LINES AT POLLING PLACES TUESDAY

March 7, 2020

By Mike Rawlins, CCDP Chair

The Democratic Party is firmly committed to making sure that every citizen entitled to vote is able to vote and able to vote as easily as possible. Too many people had to wait in long lines to vote in Tuesday’s Democratic Primary. To the extent we could have prevented this we apologize and offer these explanations about how it happened and what we’re doing to prevent it from happening again.

For background, the parties run the primaries on Election Day, contracting with the county for services.  The state provides funding for equipment rental and staffing using formulas based on turnout estimates provided by the county parties.

We estimated a total turnout of around 100,000 voters, with only a quarter of them voting on Election Day based on recent elections. We ended up with around 85,000 Democratic voters but over half voted on Election Day. We believe that the largest factor in the lopsided turnout was voters deliberately waiting until after the South Carolina primary, and this is confirmed by nationwide polls as well as our own anecdotal reporting.

Reports from our election judges indicate that the main bottleneck was not voter check-in but insufficient voting machines. Other factors may have included a longer than ever Democratic Primary ballot, unfamiliar new machines, and a software deficiency (that is to be fixed this summer) that forced each race and proposition to be on a separate screen.

We are already working with the County Elections Department to see that more machines are purchased.

Another factor was voters going to familiar vote centers that had long lines, as opposed to nearby vote centers that had shorter lines. We’ll be working with the county to train election workers to more aggressively direct voters to alternate locations with shorter lines and to better educate voters to check the county’s web site to find out wait times at the various vote centers.

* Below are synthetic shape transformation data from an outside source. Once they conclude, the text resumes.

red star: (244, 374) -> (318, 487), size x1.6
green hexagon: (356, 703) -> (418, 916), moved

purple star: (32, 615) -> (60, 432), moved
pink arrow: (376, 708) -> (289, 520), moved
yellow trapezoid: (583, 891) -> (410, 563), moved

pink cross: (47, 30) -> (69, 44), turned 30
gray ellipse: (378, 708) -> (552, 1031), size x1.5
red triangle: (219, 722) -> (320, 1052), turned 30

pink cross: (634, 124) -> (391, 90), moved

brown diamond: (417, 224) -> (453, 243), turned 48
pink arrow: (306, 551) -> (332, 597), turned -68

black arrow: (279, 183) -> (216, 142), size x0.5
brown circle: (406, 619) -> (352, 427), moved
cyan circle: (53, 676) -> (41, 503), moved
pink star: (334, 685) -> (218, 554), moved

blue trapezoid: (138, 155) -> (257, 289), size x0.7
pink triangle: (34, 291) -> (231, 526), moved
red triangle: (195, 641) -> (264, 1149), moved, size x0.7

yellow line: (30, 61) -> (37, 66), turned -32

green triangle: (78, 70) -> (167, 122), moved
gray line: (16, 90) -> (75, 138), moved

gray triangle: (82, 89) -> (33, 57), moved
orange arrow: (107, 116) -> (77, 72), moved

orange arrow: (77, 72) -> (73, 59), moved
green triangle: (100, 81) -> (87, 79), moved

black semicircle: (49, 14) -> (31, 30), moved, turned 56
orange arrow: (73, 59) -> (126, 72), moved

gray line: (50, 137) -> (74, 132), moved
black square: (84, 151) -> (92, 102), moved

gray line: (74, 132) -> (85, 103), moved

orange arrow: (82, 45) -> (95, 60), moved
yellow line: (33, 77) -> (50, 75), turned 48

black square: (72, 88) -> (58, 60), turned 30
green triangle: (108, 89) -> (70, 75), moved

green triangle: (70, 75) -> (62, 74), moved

We are ecstatic that so many Democrats are now voting in our county.  We will be working to ensure all can vote quickly and smoothly in future elections, including the coming May 26 Runoffs and the very important November 3 General Election.

 

Comments 1

  1. Election Day on Nov 3rd should be divided into two shifts. On March 3rd some paid poll workers worked more than 16 hrs, with Election Judges working much more. Some judges may want to be present at both poll opening and closing on Election Day. If so, offer judges a split-shift option.